It’s almost time for our favourite season of the year! Winter is almost upon us and with that comes the inevitable award season build up. The Oscar nomination process has begun and the Academy Award for best international feature film — perviously known as the best foreign-language film Oscar — will go to one of 93 countries that have submitted entries this year.
The Middle East has been well represented with entries from Egypt, Lebanon, Morocco and Palestine. This year, 93 countries submitted entries in the International Feature Film race for the 2020 Oscars.
All of the films will have to be watched by the Foreign-Language Film screening committee by December 2019 out of which only five will make it to the official nominations list.
So here are the contenders for the best international feature film shortlist from the region.
Egypt, Poisonous Roses, director: Ahmed Fawzi Saleh
The movie is set in an impoverished Cairo neighborhood, where the Tanneries are located and follows a brother and sister’s journey in a bid to escape from their current life. The film called Ward Masmoum or Poisonous Roses is directed by Ahmed Fawzi Saleh, and is based on Ahmed Zaghloul Al-Shiti’s 1990 novel Saqr’s Poisonous Roses.
The film has already participated in dozens of film festivals across the globe, winning three awards at the 40th Cairo International Film Festival.
Lebanon, 1982, director: Oualid Mouaness
The Oscar-nominated director and the darling of last year’s Cannes Film Festival, Nadine Labaki is once again hitting up your big screen but this time as an actress.

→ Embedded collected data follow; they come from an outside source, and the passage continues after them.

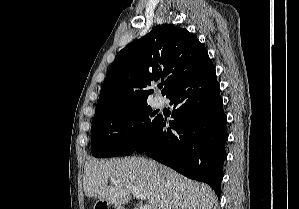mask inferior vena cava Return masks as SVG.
<instances>
[{
    "mask_svg": "<svg viewBox=\"0 0 299 209\" xmlns=\"http://www.w3.org/2000/svg\"><path fill=\"white\" fill-rule=\"evenodd\" d=\"M165 208H166L165 205L163 203H161L160 209H165Z\"/></svg>",
    "mask_w": 299,
    "mask_h": 209,
    "instance_id": "inferior-vena-cava-1",
    "label": "inferior vena cava"
}]
</instances>
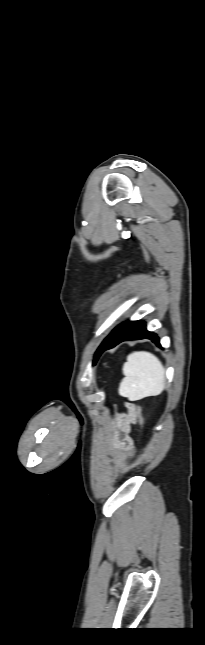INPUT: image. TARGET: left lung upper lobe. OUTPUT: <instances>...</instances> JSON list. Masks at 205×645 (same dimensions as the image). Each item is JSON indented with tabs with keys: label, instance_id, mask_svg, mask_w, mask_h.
I'll return each mask as SVG.
<instances>
[{
	"label": "left lung upper lobe",
	"instance_id": "5c2ea615",
	"mask_svg": "<svg viewBox=\"0 0 205 645\" xmlns=\"http://www.w3.org/2000/svg\"><path fill=\"white\" fill-rule=\"evenodd\" d=\"M97 354H98V350H97V352H96L95 358H96Z\"/></svg>",
	"mask_w": 205,
	"mask_h": 645
}]
</instances>
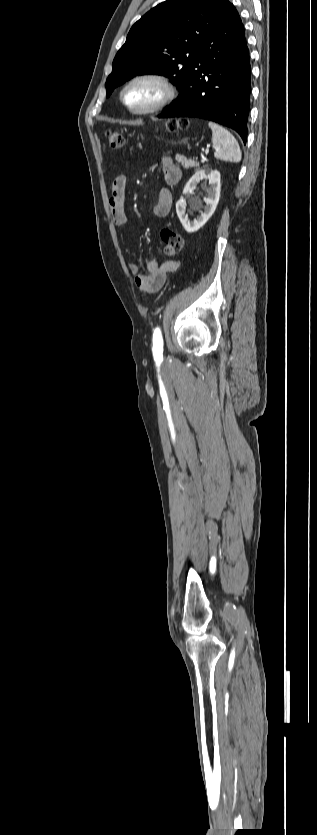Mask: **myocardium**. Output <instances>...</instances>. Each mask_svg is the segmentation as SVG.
Wrapping results in <instances>:
<instances>
[{
	"label": "myocardium",
	"mask_w": 317,
	"mask_h": 835,
	"mask_svg": "<svg viewBox=\"0 0 317 835\" xmlns=\"http://www.w3.org/2000/svg\"><path fill=\"white\" fill-rule=\"evenodd\" d=\"M139 82H148L154 85L158 91L159 96L148 106L144 108H135L127 103L125 99L126 91L134 84ZM176 87L170 81V79L164 75L157 74V73H141L131 77L126 83L122 86L119 92V98L122 105L132 114L135 115H149L156 113L163 108H165L168 104H170L174 98L176 97Z\"/></svg>",
	"instance_id": "f54148a6"
}]
</instances>
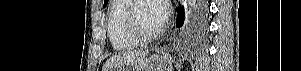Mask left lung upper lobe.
<instances>
[{"label": "left lung upper lobe", "instance_id": "obj_1", "mask_svg": "<svg viewBox=\"0 0 301 71\" xmlns=\"http://www.w3.org/2000/svg\"><path fill=\"white\" fill-rule=\"evenodd\" d=\"M109 0H104V6L108 3ZM189 39H191V34L189 33Z\"/></svg>", "mask_w": 301, "mask_h": 71}]
</instances>
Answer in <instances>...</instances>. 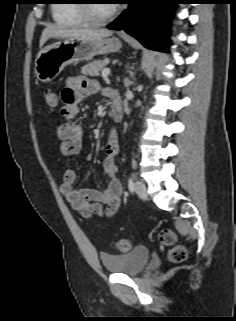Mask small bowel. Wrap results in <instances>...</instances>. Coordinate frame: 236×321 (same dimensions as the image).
<instances>
[{"label": "small bowel", "mask_w": 236, "mask_h": 321, "mask_svg": "<svg viewBox=\"0 0 236 321\" xmlns=\"http://www.w3.org/2000/svg\"><path fill=\"white\" fill-rule=\"evenodd\" d=\"M101 90L99 84L82 76L68 77L61 97L64 106L61 109L63 121L54 127V135L60 141L58 154L64 157L74 156L81 151L83 128L78 122L81 102L90 95ZM107 96H114L110 90L102 91ZM119 153V135L115 129L108 134L105 147V157L102 164V176L107 179L104 189L75 187L77 172L67 169L64 172L63 183L60 187L62 195L72 208L85 218L98 216L111 218L121 204L122 185L117 178ZM106 206V208H104Z\"/></svg>", "instance_id": "small-bowel-1"}]
</instances>
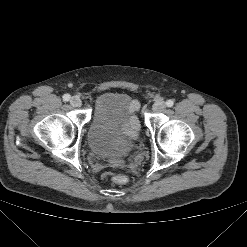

She stars in the new movie 1982, directed by filmmaker Oualid Mouanness, that follows the story of an 11-year-old boy who tries to tell a classmate he loves her but gets caught up in airstrikes that hit Beirut at the start of the Israeli invasion of Lebanon. It will be screen at the Toronto Film Festival in the coming weeks.
Morocco, Adam, director: Maryam Touzani
The movie’s plot follows a woman who is pregnant out of wedlock and is given sanctuary by a grieving widow. The directorial debut by Maryam Touzani played in the Un Certain Regard section of the Cannes Film Festival.
Palestine, It Must Be Heaven, director: Elia Suleiman
According to IMDB, filmmaker Elia Suleiman travels to different cities and finds unexpected parallels to his homeland of Palestine.
Saudi Arabia, The Perfect Candidate, director: Haifaa Al Mansour
The Perfect Candidate is about a young female doctor with the dream of shattering the patriarchal expectations and restrictions put upon her by the men around her. The film follows the woman taking the task of running for municipal office in KSA. The film comes as KSA, famously super-conservative, begins to relax certain laws such as the circulation of films and the rights of women in day to day life.
Tunisia, Dear Son, director: Mohamed Ben Attia
Dear Son, directed by Mohamed Ben Attia is a drama that focuses on a middle-class Tunisian couple who want their son to be successful only to find out he has left to join ISIS in Syria.